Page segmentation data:

____________________

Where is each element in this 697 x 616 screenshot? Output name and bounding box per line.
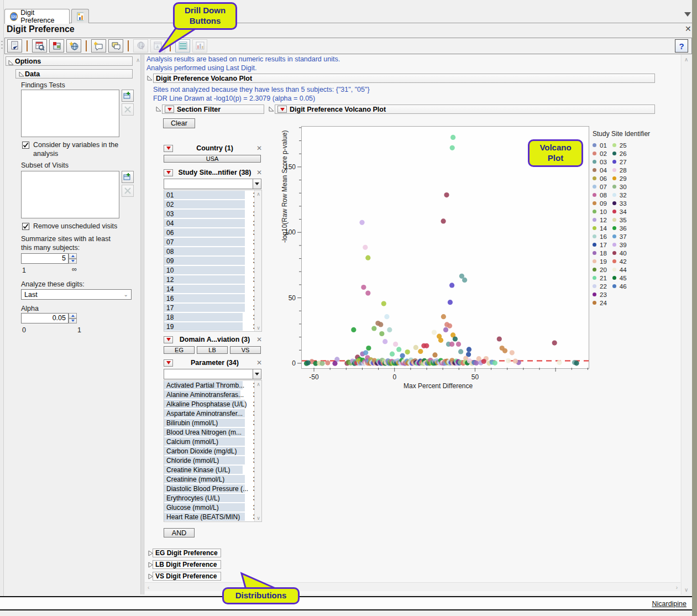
show-notes-button[interactable] [108, 39, 123, 53]
save-image-button[interactable] [49, 39, 64, 53]
data-point-site-21[interactable] [450, 145, 455, 150]
step-up-icon[interactable] [69, 313, 77, 319]
site-row[interactable]: 1734 [164, 303, 261, 312]
remove-unscheduled-checkbox[interactable] [22, 223, 29, 230]
legend-entry-site-30[interactable]: 30 [612, 182, 627, 191]
red-triangle-menu-icon[interactable] [164, 169, 173, 176]
options-outline-header[interactable]: Options [6, 56, 133, 66]
domain-value-lb[interactable]: LB [197, 346, 228, 354]
data-point-site-26[interactable] [306, 361, 311, 366]
legend-entry-site-37[interactable]: 37 [612, 232, 627, 241]
data-point-site-14[interactable] [381, 301, 386, 306]
site-row[interactable]: 0734 [164, 237, 261, 247]
red-triangle-menu-icon[interactable] [165, 106, 174, 113]
add-visit-button[interactable] [122, 171, 134, 183]
site-search-input[interactable] [164, 180, 253, 188]
scroll-down-icon[interactable]: ∨ [255, 324, 262, 331]
data-point-site-28[interactable] [393, 342, 398, 347]
data-point-site-03[interactable] [462, 278, 467, 283]
data-point-site-19[interactable] [513, 358, 518, 363]
legend-entry-site-34[interactable]: 34 [612, 207, 627, 216]
data-point-site-21[interactable] [492, 361, 497, 366]
data-point-site-17[interactable] [467, 347, 471, 352]
window-collapse-caret-icon[interactable] [684, 12, 691, 17]
disclosure-open-icon[interactable] [8, 59, 14, 66]
data-point-site-37[interactable] [363, 350, 368, 355]
legend-entry-site-39[interactable]: 39 [612, 241, 627, 249]
volcano-plot-header[interactable]: Digit Preference Volcano Plot [275, 105, 655, 114]
help-button[interactable]: ? [675, 39, 688, 53]
data-point-site-26[interactable] [574, 361, 579, 366]
close-filter-icon[interactable]: ✕ [256, 336, 262, 343]
disclosure-open-icon[interactable] [146, 75, 153, 81]
subset-of-visits-listbox[interactable] [21, 171, 119, 218]
data-point-site-21[interactable] [396, 347, 401, 352]
data-point-site-40[interactable] [497, 336, 502, 341]
parameter-row[interactable]: Glucose (mmol/L)38 [164, 503, 261, 512]
legend-entry-site-26[interactable]: 26 [612, 149, 627, 158]
data-point-site-26[interactable] [453, 336, 458, 341]
legend-entry-site-17[interactable]: 17 [593, 241, 607, 249]
tab-digit-preference[interactable]: 123 Digit Preference [4, 9, 70, 24]
parameter-search-input[interactable] [164, 370, 253, 378]
remove-findings-test-button[interactable] [122, 103, 134, 116]
section-filter-header[interactable]: Section Filter [162, 105, 264, 114]
data-point-site-34[interactable] [481, 359, 486, 364]
data-point-site-16[interactable] [387, 327, 392, 332]
data-point-site-23[interactable] [332, 361, 337, 366]
disclosure-open-icon[interactable] [18, 71, 25, 77]
scroll-right-icon[interactable]: › [676, 584, 678, 591]
panel-splitter[interactable] [142, 55, 144, 594]
scroll-up-icon[interactable]: ∧ [255, 190, 262, 197]
data-point-site-14[interactable] [405, 349, 410, 354]
add-findings-test-button[interactable] [122, 90, 134, 102]
legend-entry-site-04[interactable]: 04 [593, 166, 607, 174]
data-point-site-02[interactable] [325, 361, 330, 366]
legend-entry-site-14[interactable]: 14 [593, 224, 607, 232]
data-point-site-39[interactable] [382, 339, 387, 344]
scroll-up-icon[interactable]: ∧ [255, 380, 262, 388]
red-triangle-menu-icon[interactable] [277, 106, 287, 113]
legend-entry-site-46[interactable]: 46 [612, 282, 627, 290]
red-triangle-menu-icon[interactable] [164, 359, 173, 367]
legend-entry-site-16[interactable]: 16 [593, 232, 607, 241]
data-point-site-36[interactable] [351, 327, 356, 332]
legend-entry-site-42[interactable]: 42 [612, 257, 627, 265]
parameter-row[interactable]: Alanine Aminotransferas...36 [164, 390, 261, 399]
red-triangle-menu-icon[interactable] [164, 336, 173, 343]
legend-entry-site-27[interactable]: 27 [612, 158, 627, 166]
data-point-site-08[interactable] [449, 342, 454, 347]
data-point-site-08[interactable] [365, 291, 370, 296]
site-row[interactable]: 1434 [164, 284, 261, 294]
domain-value-vs[interactable]: VS [230, 346, 261, 354]
site-row[interactable]: 0334 [164, 209, 261, 218]
legend-entry-site-23[interactable]: 23 [593, 290, 607, 299]
subjects-stepper[interactable] [69, 253, 77, 264]
scroll-up-icon[interactable]: ∧ [684, 56, 688, 62]
data-point-site-40[interactable] [444, 192, 449, 197]
parameter-row[interactable]: Calcium (mmol/L)38 [164, 437, 261, 446]
list-scrollbar[interactable]: ∧∨ [254, 380, 261, 521]
parameter-row[interactable]: Aspartate Aminotransfer...38 [164, 409, 261, 418]
parameter-search-dropdown[interactable] [253, 369, 261, 379]
parameter-row[interactable]: Alkaline Phosphatase (U/L)38 [164, 399, 261, 409]
parameter-row[interactable]: Chloride (mmol/L)38 [164, 456, 261, 465]
data-point-site-19[interactable] [510, 350, 515, 355]
data-point-site-28[interactable] [363, 245, 368, 250]
scroll-down-icon[interactable]: ∨ [255, 514, 262, 521]
panel-scroll-up-icon[interactable]: ∧ [136, 57, 140, 63]
legend-entry-site-03[interactable]: 03 [593, 158, 607, 166]
site-row[interactable]: 0634 [164, 228, 261, 237]
parameter-row[interactable]: Creatine Kinase (U/L)37 [164, 465, 261, 474]
legend-entry-site-45[interactable]: 45 [612, 274, 627, 282]
volcano-outline-header[interactable]: Digit Preference Volcano Plot [153, 74, 655, 83]
data-point-site-14[interactable] [365, 255, 370, 260]
publish-web-button[interactable] [66, 39, 81, 53]
site-row[interactable]: 1634 [164, 294, 261, 303]
legend-entry-site-22[interactable]: 22 [593, 282, 607, 290]
subjects-input[interactable]: 5 [21, 253, 69, 264]
data-outline-header[interactable]: Data [15, 69, 133, 79]
data-point-site-04[interactable] [378, 322, 383, 327]
scroll-left-icon[interactable]: ‹ [148, 584, 149, 591]
data-point-site-30[interactable] [319, 361, 324, 366]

____________________

Leaving out the pictures, return the records exactly as given.

§ **ANSWER TO THE EXERCISE**:
Where is each element in this 697 x 616 screenshot? Output name and bounding box per line.
show-notes-button[interactable] [108, 39, 123, 53]
save-image-button[interactable] [49, 39, 64, 53]
data-point-site-21[interactable] [450, 145, 455, 150]
step-up-icon[interactable] [69, 313, 77, 319]
site-row[interactable]: 1734 [164, 303, 261, 312]
remove-unscheduled-checkbox[interactable] [22, 223, 29, 230]
legend-entry-site-30[interactable]: 30 [612, 182, 627, 191]
red-triangle-menu-icon[interactable] [164, 169, 173, 176]
options-outline-header[interactable]: Options [6, 56, 133, 66]
domain-value-lb[interactable]: LB [197, 346, 228, 354]
data-point-site-26[interactable] [306, 361, 311, 366]
legend-entry-site-37[interactable]: 37 [612, 232, 627, 241]
data-point-site-14[interactable] [381, 301, 386, 306]
site-row[interactable]: 0734 [164, 237, 261, 247]
red-triangle-menu-icon[interactable] [165, 106, 174, 113]
add-visit-button[interactable] [122, 171, 134, 183]
site-search-input[interactable] [164, 180, 253, 188]
scroll-down-icon[interactable]: ∨ [255, 324, 262, 331]
data-point-site-28[interactable] [393, 342, 398, 347]
data-point-site-03[interactable] [462, 278, 467, 283]
data-point-site-19[interactable] [513, 358, 518, 363]
legend-entry-site-34[interactable]: 34 [612, 207, 627, 216]
data-point-site-21[interactable] [492, 361, 497, 366]
data-point-site-17[interactable] [467, 347, 471, 352]
window-collapse-caret-icon[interactable] [684, 12, 691, 17]
disclosure-open-icon[interactable] [8, 59, 14, 66]
data-point-site-37[interactable] [363, 350, 368, 355]
legend-entry-site-39[interactable]: 39 [612, 241, 627, 249]
volcano-plot-header[interactable]: Digit Preference Volcano Plot [275, 105, 655, 114]
help-button[interactable]: ? [675, 39, 688, 53]
data-point-site-26[interactable] [574, 361, 579, 366]
close-filter-icon[interactable]: ✕ [256, 336, 262, 343]
disclosure-open-icon[interactable] [146, 75, 153, 81]
subset-of-visits-listbox[interactable] [21, 171, 119, 218]
data-point-site-21[interactable] [396, 347, 401, 352]
data-point-site-40[interactable] [497, 336, 502, 341]
parameter-row[interactable]: Glucose (mmol/L)38 [164, 503, 261, 512]
legend-entry-site-26[interactable]: 26 [612, 149, 627, 158]
data-point-site-26[interactable] [453, 336, 458, 341]
legend-entry-site-17[interactable]: 17 [593, 241, 607, 249]
tab-digit-preference[interactable]: 123 Digit Preference [4, 9, 70, 24]
parameter-search-input[interactable] [164, 370, 253, 378]
remove-findings-test-button[interactable] [122, 103, 134, 116]
section-filter-header[interactable]: Section Filter [162, 105, 264, 114]
data-point-site-34[interactable] [481, 359, 486, 364]
data-point-site-16[interactable] [387, 327, 392, 332]
data-point-site-23[interactable] [332, 361, 337, 366]
disclosure-open-icon[interactable] [18, 71, 25, 77]
scroll-right-icon[interactable]: › [676, 584, 678, 591]
panel-splitter[interactable] [142, 55, 144, 594]
scroll-up-icon[interactable]: ∧ [255, 190, 262, 197]
data-point-site-14[interactable] [405, 349, 410, 354]
add-findings-test-button[interactable] [122, 90, 134, 102]
legend-entry-site-04[interactable]: 04 [593, 166, 607, 174]
data-point-site-02[interactable] [325, 361, 330, 366]
legend-entry-site-14[interactable]: 14 [593, 224, 607, 232]
data-point-site-39[interactable] [382, 339, 387, 344]
scroll-up-icon[interactable]: ∧ [255, 380, 262, 388]
red-triangle-menu-icon[interactable] [277, 106, 287, 113]
legend-entry-site-46[interactable]: 46 [612, 282, 627, 290]
red-triangle-menu-icon[interactable] [164, 359, 173, 367]
legend-entry-site-16[interactable]: 16 [593, 232, 607, 241]
data-point-site-36[interactable] [351, 327, 356, 332]
legend-entry-site-42[interactable]: 42 [612, 257, 627, 265]
parameter-row[interactable]: Alanine Aminotransferas...36 [164, 390, 261, 399]
red-triangle-menu-icon[interactable] [164, 336, 173, 343]
legend-entry-site-27[interactable]: 27 [612, 158, 627, 166]
data-point-site-08[interactable] [449, 342, 454, 347]
data-point-site-08[interactable] [365, 291, 370, 296]
site-row[interactable]: 1434 [164, 284, 261, 294]
domain-value-vs[interactable]: VS [230, 346, 261, 354]
site-row[interactable]: 0334 [164, 209, 261, 218]
legend-entry-site-23[interactable]: 23 [593, 290, 607, 299]
subjects-stepper[interactable] [69, 253, 77, 264]
scroll-up-icon[interactable]: ∧ [684, 56, 688, 62]
data-point-site-40[interactable] [444, 192, 449, 197]
parameter-row[interactable]: Calcium (mmol/L)38 [164, 437, 261, 446]
list-scrollbar[interactable]: ∧∨ [254, 380, 261, 521]
parameter-row[interactable]: Aspartate Aminotransfer...38 [164, 409, 261, 418]
parameter-search-dropdown[interactable] [253, 369, 261, 379]
parameter-row[interactable]: Alkaline Phosphatase (U/L)38 [164, 399, 261, 409]
parameter-row[interactable]: Chloride (mmol/L)38 [164, 456, 261, 465]
data-point-site-19[interactable] [510, 350, 515, 355]
data-point-site-28[interactable] [363, 245, 368, 250]
scroll-down-icon[interactable]: ∨ [255, 514, 262, 521]
panel-scroll-up-icon[interactable]: ∧ [136, 57, 140, 63]
legend-entry-site-03[interactable]: 03 [593, 158, 607, 166]
site-row[interactable]: 0634 [164, 228, 261, 237]
parameter-row[interactable]: Creatine Kinase (U/L)37 [164, 465, 261, 474]
legend-entry-site-45[interactable]: 45 [612, 274, 627, 282]
volcano-outline-header[interactable]: Digit Preference Volcano Plot [153, 74, 655, 83]
data-point-site-14[interactable] [365, 255, 370, 260]
publish-web-button[interactable] [66, 39, 81, 53]
site-row[interactable]: 1634 [164, 294, 261, 303]
legend-entry-site-22[interactable]: 22 [593, 282, 607, 290]
subjects-input[interactable]: 5 [21, 253, 69, 264]
data-outline-header[interactable]: Data [15, 69, 133, 79]
data-point-site-04[interactable] [378, 322, 383, 327]
scroll-left-icon[interactable]: ‹ [148, 584, 149, 591]
data-point-site-30[interactable] [319, 361, 324, 366]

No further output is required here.